0-6 42.5 (36.3,48.8)
6-21 23.2 (15.1,32.9)
21-45 40.0 (24.9,56.7)
45-75 14.3 (0.4,57.9)
75+ 6.7 (0.8,22.1)

The increase from 6-21 to 21-45 may just be statistical variation. I expect though that at shorter distances there is a need to fire rapidly which reduces accuracy. At 21-45 there is time to aim and stabilise so accuracy improves.

I don't think you can trust any analysis of this data because its nature makes it wildly inaccurate. Just like shooting someone in such a situation involves a lot of stress and lack of precision, I doubt that even a rough estimate of the distance from which the shot was fired can be made with any accuracy. Police reports are written hours after the incident, when many other details were much more important than the exact distance from which each shot was fired.

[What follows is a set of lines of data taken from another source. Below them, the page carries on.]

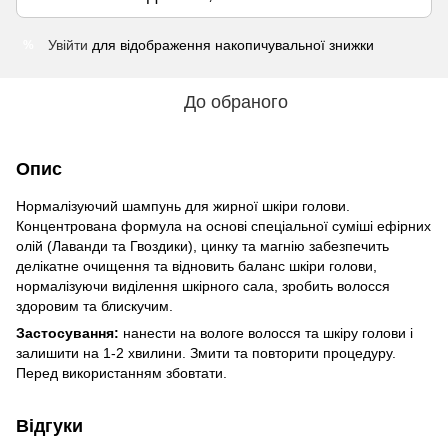
Увійти
для відображення накопичувальної знижки
%
До обраного
Опис
Нормалізуючий шампунь для жирної шкіри голови.
Концентрована формула на основі спеціальної суміші ефірних
олій (Лаванди та Гвоздики), цинку та магнію забезпечить
делікатне очищення та відновить баланс шкіри голови,
нормалізуючи виділення шкірного сала, зробить волосся
здоровим та блискучим.
Застосування:
нанести на вологе волосся та шкіру голови і
залишити на 1-2 хвилини. Змити та повторити процедуру.
Перед використанням збовтати.
Відгуки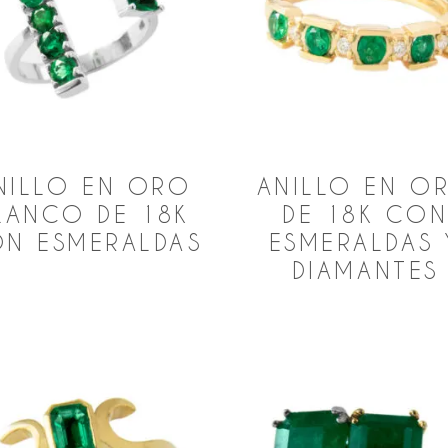
NILLO EN ORO
ANILLO EN O
LANCO DE 18K
DE 18K CO
N ESMERALDAS
ESMERALDAS 
DIAMANTES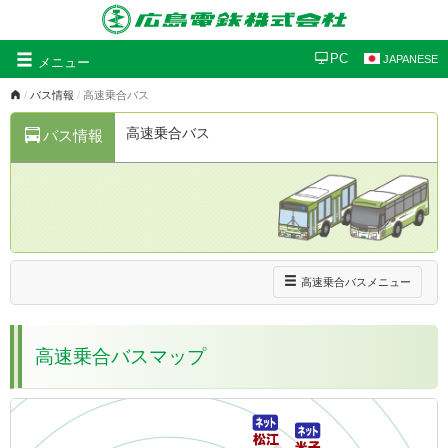
グ
PC
JAPANESE
メニュー
ロ
バス情報
高速乗合バス
ー
バ
高速乗合バス
バス情報
ル
ナ
ビ
ゲ
ー
シ
ョ
ン
ナ
高速乗合バスメニュー
ビ
ゲ
ー
高速乗合バスマップ
シ
ョ
ン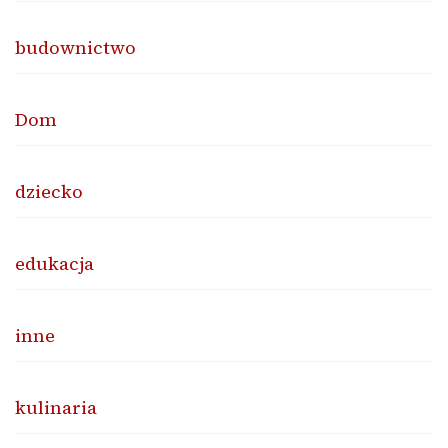
budownictwo
Dom
dziecko
edukacja
inne
kulinaria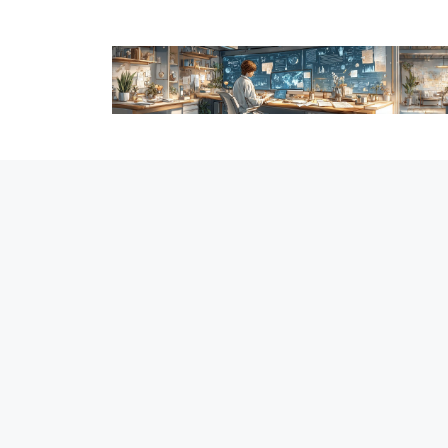
跳
至
内
容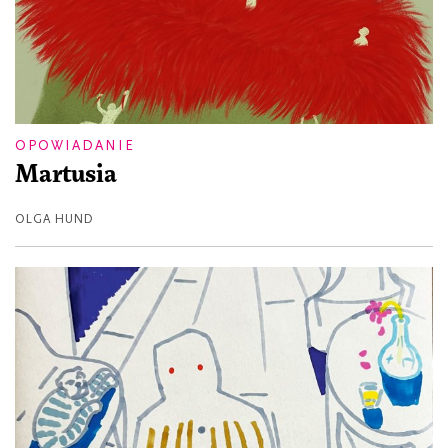
OPOWIADANIE
Martusia
OLGA HUND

Besides, estimating distance is not something we are particularly good at, even under good conditions. Also, the rather large number of shots where the distance is completely unknown needs to be factored into this.

So based on that, I don't think anything other than the overall hit rate from all the shots fired makes much sense to analyze. The chart makes the data look more interesting, but I wonder if it would have made more sense to compare to some other data rather than go into detail based on such bad data - perhaps the number of arrests, or the number of shots fired over the year (are there more incidents around the holidays, etc.).

"Gelman and Nolan didn't just find any best fitting line through the data. They started out with a trigonometric model..."

Excellent. A physically-based model is by nature simpler and more accurate than any sixth order polynomial fit. You can tell the statistics newbies by their reliance on such awkward fits.